La tua carriera all’estero, un po’ un Gianmaria Testa, ma più giovane. Cosa ci puoi raccontare di queste tue esperienze? Com’è vista la musica italiana al di fuori dei confini della nazione?

Magari Gian Maria Testa! Io per ora ho avuto solo qualche sporadica, ma emozionante, occasione di suonare fuori. In tutto 6 concerti, per ora tre a Parigi (città che ama moltissimo i cantautori), uno a Marsiglia, uno a Bruxelles e uno a Londra. Tutti concerti da ricordare, in posti piccoli da non più di 80 persone, con pubblici attentissimi, partecipi e, almeno per quanto mi è capitato, un po’ meno presenziasti rispetto a una certa fetta di pubblico italiano.

Ogni musicista, ha sempre un’immagine idealizzata dell’amore. È vero? Qual è la tua?

Ah, qua apriamo un mondo, nei miei dischi si sente quanto tenga all’argomento. Credo che cantare l’amore sia il mezzo più diretto e sincero per parlare di tutto, anche non dell’amore. Con le canzoni d’amore si può parlare anche di politica e di mille altre cose. È un concetto molto molto ampio. Diciamo che provo compassione per quelli che dicono di non amare le canzoni d’amore; per me è quasi come dire non amare le canzoni in generale. L’importante è cercare di non cantare l’amore con banalità: ci sono ancora migliaia di modi per farlo…

Nel tuo ultimo disco, L’ora Solare, il brano Il Misantropo è uno dei più interessanti. Nella società odierna, quanto siamo misantropi? Hai aperto molti concerti, tra cui Max Gazzè, Battiato e Mannarino, la misantropia è sparita in quelle occasioni? Quale ricordi con più piacere?
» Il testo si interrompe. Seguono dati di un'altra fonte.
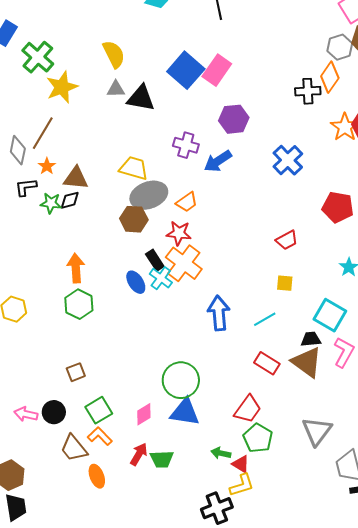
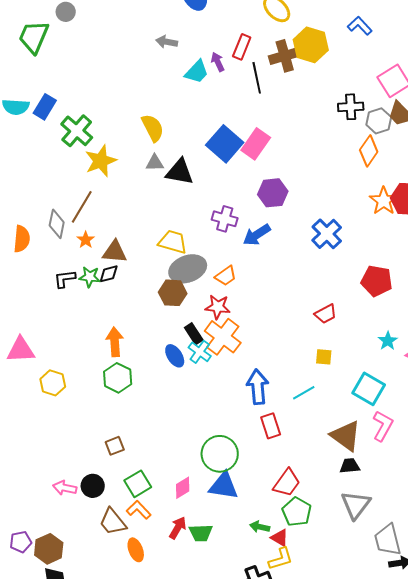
black cross: (308, 91) -> (351, 107), moved
black L-shape: (26, 187) -> (65, 279), moved
black trapezoid: (311, 339) -> (350, 466), moved
red rectangle: (267, 363) -> (271, 426), moved, turned 40

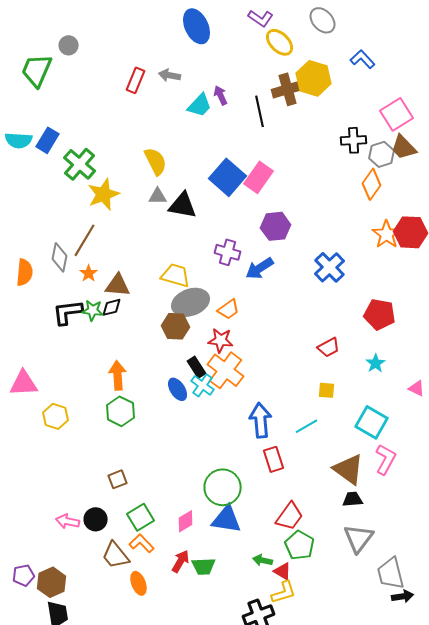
red rectangle: (242, 47) -> (136, 80), moved
black L-shape: (65, 279) -> (68, 312), size x1.4
cyan star: (388, 341) -> (376, 363), moved

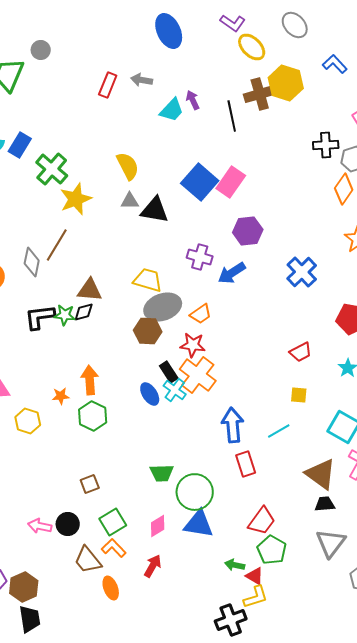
orange star: (89, 273) -> (61, 396), moved, turned 30
green trapezoid: (204, 566) -> (162, 473), moved

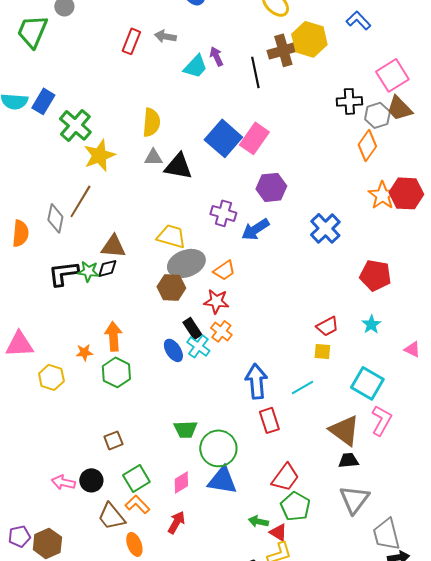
yellow semicircle: (128, 166) -> (151, 122), turned 32
red trapezoid: (301, 352) -> (327, 326), moved
orange cross: (198, 375) -> (221, 331), size x0.6

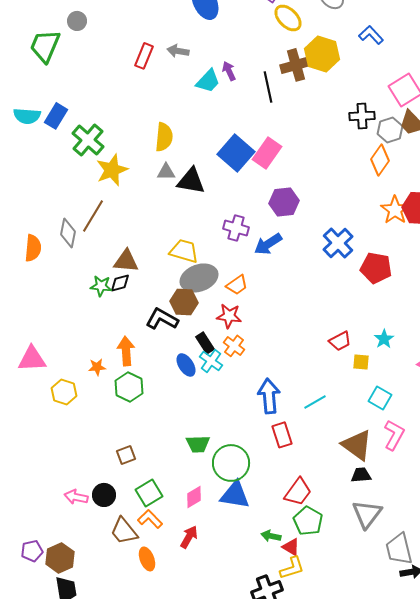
black L-shape: (63, 273) -> (162, 319), moved, turned 36
red pentagon: (375, 275) -> (376, 268), moved
yellow square: (322, 351) -> (361, 362), moved
cyan square: (367, 383) -> (380, 398), size x0.7

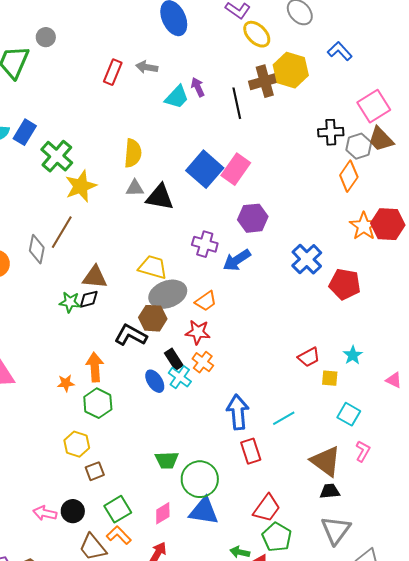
yellow hexagon: (64, 392) -> (77, 444), moved
pink L-shape: (394, 435) -> (363, 451), size x0.7

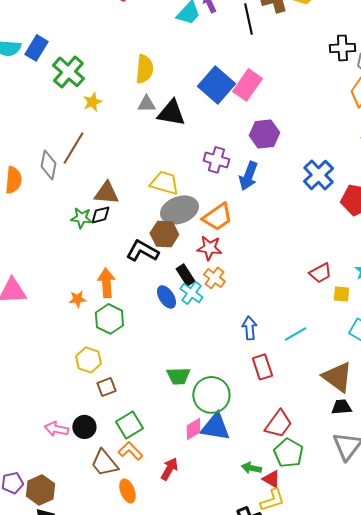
yellow star: (81, 186) -> (92, 102), size x0.6
blue arrow: (237, 260) -> (248, 176), turned -36
orange trapezoid: (206, 301) -> (217, 217), size x1.4
blue arrow: (238, 412) -> (249, 328), size x0.7
pink diamond: (163, 513) -> (193, 429), moved

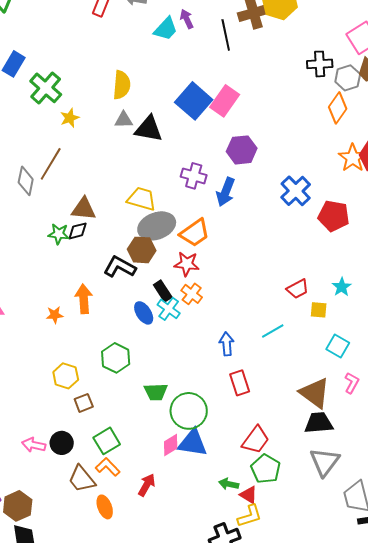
green hexagon: (109, 319) -> (116, 358), moved
cyan line: (295, 334) -> (273, 331), moved
black trapezoid: (341, 407) -> (319, 423), size x1.4

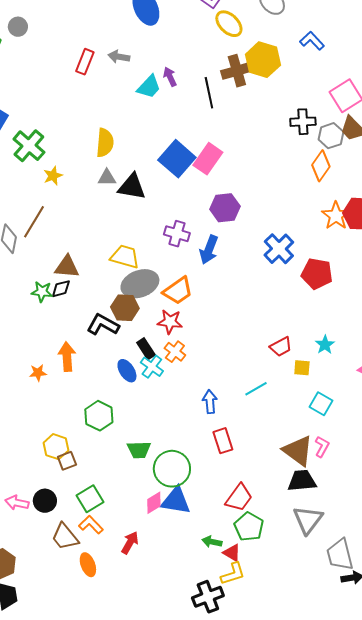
yellow hexagon: (66, 376) -> (56, 447), moved
pink L-shape: (352, 383) -> (322, 447), moved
Hai citato tre concerti in cui la misantropia è proprio scomparsa. Mi sono trovato difronte a migliaia di persone che aspettavano un altro artista ma mi hanno accolto come se avessero pagato il biglietto per me. L’esperienza degli opening per Battiato e Gazzè la ricordo con particolare trasporto, perché si tratta di due artisti di cui ho veramente consumato la discografia, e il fatto di potermi relazionare con loro, al di là del palco e del dietro le quinte, scoprendo ottimi esseri umani oltre che artisti giganti è stato fenomenale. Il Misantropo invece è una canzone che racconta proprio di un mio cambiamento personale: negli ultimi anni, specialmente grazie alla musica e ai tour, mi sono molto aperto agli altri e ho scoperto che casi inaspettati portano il tuo carattere a migliorare anche quando pensavi di avere ogni certezza.
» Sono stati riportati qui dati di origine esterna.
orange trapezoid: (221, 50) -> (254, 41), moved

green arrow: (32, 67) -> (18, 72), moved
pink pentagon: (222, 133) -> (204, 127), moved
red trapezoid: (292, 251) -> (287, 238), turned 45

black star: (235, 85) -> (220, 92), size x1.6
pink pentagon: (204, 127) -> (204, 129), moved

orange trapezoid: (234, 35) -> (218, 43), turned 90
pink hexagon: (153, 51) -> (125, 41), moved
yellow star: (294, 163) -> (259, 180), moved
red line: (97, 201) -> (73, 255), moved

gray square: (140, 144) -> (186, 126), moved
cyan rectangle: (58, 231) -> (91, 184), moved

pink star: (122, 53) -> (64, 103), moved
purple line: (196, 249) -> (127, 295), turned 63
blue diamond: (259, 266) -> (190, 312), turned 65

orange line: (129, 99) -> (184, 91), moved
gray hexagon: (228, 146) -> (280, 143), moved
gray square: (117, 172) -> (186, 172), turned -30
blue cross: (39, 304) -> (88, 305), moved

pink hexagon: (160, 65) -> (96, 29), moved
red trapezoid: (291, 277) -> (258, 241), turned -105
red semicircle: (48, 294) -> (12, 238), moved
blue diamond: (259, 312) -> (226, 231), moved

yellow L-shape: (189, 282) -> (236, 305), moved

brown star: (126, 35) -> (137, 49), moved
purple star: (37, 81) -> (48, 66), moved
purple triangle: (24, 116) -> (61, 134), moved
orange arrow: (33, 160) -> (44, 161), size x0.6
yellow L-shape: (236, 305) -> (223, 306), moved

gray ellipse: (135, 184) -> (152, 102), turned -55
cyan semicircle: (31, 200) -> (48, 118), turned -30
Un altro brano interessante è La fine del dopo, parli del tempo e del fatto che tu lo abbia ucciso un po’ come fa Nietzsche con Dio. Per te cosa vuol dire fermare il tempo e ucciderlo?

Sono sostanzialmente un cronofobico e mi sembra sempre di avere poco tempo a disposizione rispetto alle cose che vorrei e potrei fare. Ho fatto due dischi per esorcizzare ‘sta cosa e temo che anche il terzo, più o meno, se la prenderà con il tempo. Così almeno posso dire di aver chiuso una trilogia; non sia mai che io riesca poi a guarire un po’!